I built a new linux box using centos (based on RHEL 4.5). All the CUDA examples work OK as does our newly ported (from windows) CUDA application.
I am seeing a problem though with memory bandwidth between the G80 and the CPU.
The system is an older (3 years old) motherboard with PCI express x16 and intel 945 chipset using an 8800GTS and I would expect to get better bandwidth results.
I am seeing 2 issues:
- Speed. I expect twice the performance compared to numbers I am seeing. I get about twice the bandwidth using windows on the same machine.

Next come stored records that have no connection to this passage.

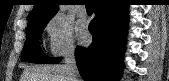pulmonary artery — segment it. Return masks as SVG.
I'll use <instances>...</instances> for the list:
<instances>
[{
  "label": "pulmonary artery",
  "mask_w": 169,
  "mask_h": 81,
  "mask_svg": "<svg viewBox=\"0 0 169 81\" xmlns=\"http://www.w3.org/2000/svg\"><path fill=\"white\" fill-rule=\"evenodd\" d=\"M77 14L79 16H84L86 14V10L84 8H79Z\"/></svg>",
  "instance_id": "pulmonary-artery-1"
}]
</instances>
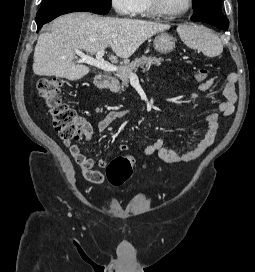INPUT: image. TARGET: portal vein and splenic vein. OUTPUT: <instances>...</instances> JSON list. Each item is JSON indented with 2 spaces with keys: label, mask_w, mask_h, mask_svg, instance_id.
I'll return each instance as SVG.
<instances>
[{
  "label": "portal vein and splenic vein",
  "mask_w": 255,
  "mask_h": 272,
  "mask_svg": "<svg viewBox=\"0 0 255 272\" xmlns=\"http://www.w3.org/2000/svg\"><path fill=\"white\" fill-rule=\"evenodd\" d=\"M75 52L77 53V55L80 56L81 62L93 65L95 67H98V68L108 71V72L118 71V69H119L116 65L111 64L103 59V55L105 53L104 49H100L96 53V58H93L90 55H86L85 53H83L79 49H76ZM130 75H135V74L131 73Z\"/></svg>",
  "instance_id": "1"
}]
</instances>
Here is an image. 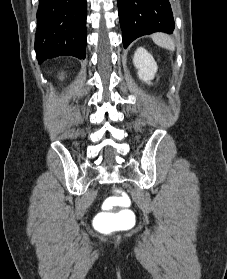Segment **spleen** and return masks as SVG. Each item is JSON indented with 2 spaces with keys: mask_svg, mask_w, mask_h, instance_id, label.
Returning <instances> with one entry per match:
<instances>
[{
  "mask_svg": "<svg viewBox=\"0 0 227 279\" xmlns=\"http://www.w3.org/2000/svg\"><path fill=\"white\" fill-rule=\"evenodd\" d=\"M152 39L160 47H163L171 51L175 50V44L173 39L166 34L156 33L152 36Z\"/></svg>",
  "mask_w": 227,
  "mask_h": 279,
  "instance_id": "obj_1",
  "label": "spleen"
}]
</instances>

- Consistency. Transfer sizes under 700k vary greatly, i.e. notice below how the bandwidth goes up and down even as transfer sizes that increase.

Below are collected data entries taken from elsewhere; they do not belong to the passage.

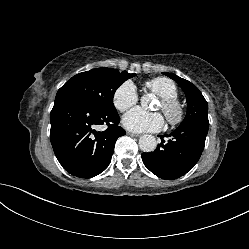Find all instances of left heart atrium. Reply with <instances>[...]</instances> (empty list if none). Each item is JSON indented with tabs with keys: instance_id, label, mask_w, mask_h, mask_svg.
Segmentation results:
<instances>
[{
	"instance_id": "39dd6f15",
	"label": "left heart atrium",
	"mask_w": 249,
	"mask_h": 249,
	"mask_svg": "<svg viewBox=\"0 0 249 249\" xmlns=\"http://www.w3.org/2000/svg\"><path fill=\"white\" fill-rule=\"evenodd\" d=\"M122 123L134 132L157 131L163 127L164 119L160 113H150L141 108H134L123 117Z\"/></svg>"
}]
</instances>
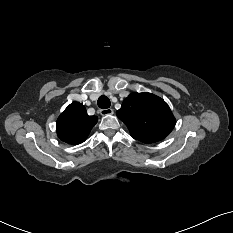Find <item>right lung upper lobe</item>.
I'll return each mask as SVG.
<instances>
[{
	"instance_id": "obj_1",
	"label": "right lung upper lobe",
	"mask_w": 233,
	"mask_h": 233,
	"mask_svg": "<svg viewBox=\"0 0 233 233\" xmlns=\"http://www.w3.org/2000/svg\"><path fill=\"white\" fill-rule=\"evenodd\" d=\"M97 121L96 116L87 114L82 104L72 102L57 120V135L68 144H80L86 140Z\"/></svg>"
}]
</instances>
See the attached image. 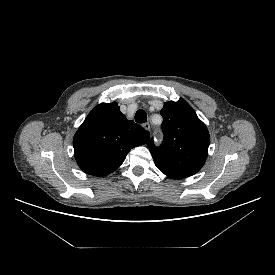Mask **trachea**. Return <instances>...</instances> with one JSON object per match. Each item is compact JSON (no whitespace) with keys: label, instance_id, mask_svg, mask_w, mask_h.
Here are the masks:
<instances>
[{"label":"trachea","instance_id":"1","mask_svg":"<svg viewBox=\"0 0 275 275\" xmlns=\"http://www.w3.org/2000/svg\"><path fill=\"white\" fill-rule=\"evenodd\" d=\"M135 121L137 123H145L147 121V114L144 110L140 109L135 114Z\"/></svg>","mask_w":275,"mask_h":275}]
</instances>
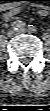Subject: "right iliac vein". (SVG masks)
I'll return each instance as SVG.
<instances>
[{
  "label": "right iliac vein",
  "mask_w": 50,
  "mask_h": 111,
  "mask_svg": "<svg viewBox=\"0 0 50 111\" xmlns=\"http://www.w3.org/2000/svg\"><path fill=\"white\" fill-rule=\"evenodd\" d=\"M15 34H16V31L13 29V30L8 31L7 36L8 37H13Z\"/></svg>",
  "instance_id": "right-iliac-vein-1"
}]
</instances>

When I run the bandwidthtest example, I get the following results:
./bandwidthTest --memory=pinned --mode=shmoo
Shmoo Mode
Host to Device Bandwidth for Pinned memory
…
Transfer Size (Bytes) Bandwidth(MB/s)
1024 32.7
2048 66.0
3072 97.3
4096 79.9
5120 158.5
6144 184.8
7168 215.0
8192 154.7
9216 267.1
10240 286.4
11264 310.5
12288 128.2
13312 358.6
14336 379.8
15360 264.9
16384 420.0
17408 442.7
18432 450.7
19456 323.8
20480 489.5
22528 371.7
24576 150.9
26624 116.2
28672 192.0
30720 461.4
32768 484.5
34816 708.0
36864 743.3
38912 752.7
40960 556.4
43008 802.7
45056 836.0
47104 621.3
49152 866.5
51200 904.2
61440 996.5
71680 269.6
81920 303.5
92160 390.3
102400 826.2
204800 1041.7
307200 1209.1
409600 1537.9
512000 1696.0
614400 1642.7
716800 1740.3
819200 1774.4
921600 1793.7
1024000 1742.3
…
67186688 1902.0
Shmoo Mode
Device to Host Bandwidth for Pinned memory
…
Transfer Size (Bytes) Bandwidth(MB/s)
1024 38.3
2048 74.0
3072 109.7
4096 143.1
5120 176.9
6144 85.7
7168 239.9
8192 263.0
9216 291.0
10240 317.1
11264 346.5
12288 361.7
13312 381.2
14336 400.9
15360 442.6
16384 463.6
17408 489.7
18432 509.5
19456 530.1
20480 551.7
22528 585.4
24576 620.0
26624 651.0
28672 687.0
30720 712.8
32768 742.3
34816 772.2
36864 791.8
38912 90.0
40960 157.6
43008 878.3
45056 900.8
47104 920.5
49152 935.6
51200 955.5
61440 1033.4
…
62992384 1758.7
67186688 1758.6
Any ideas? Anyone else seeing these problems?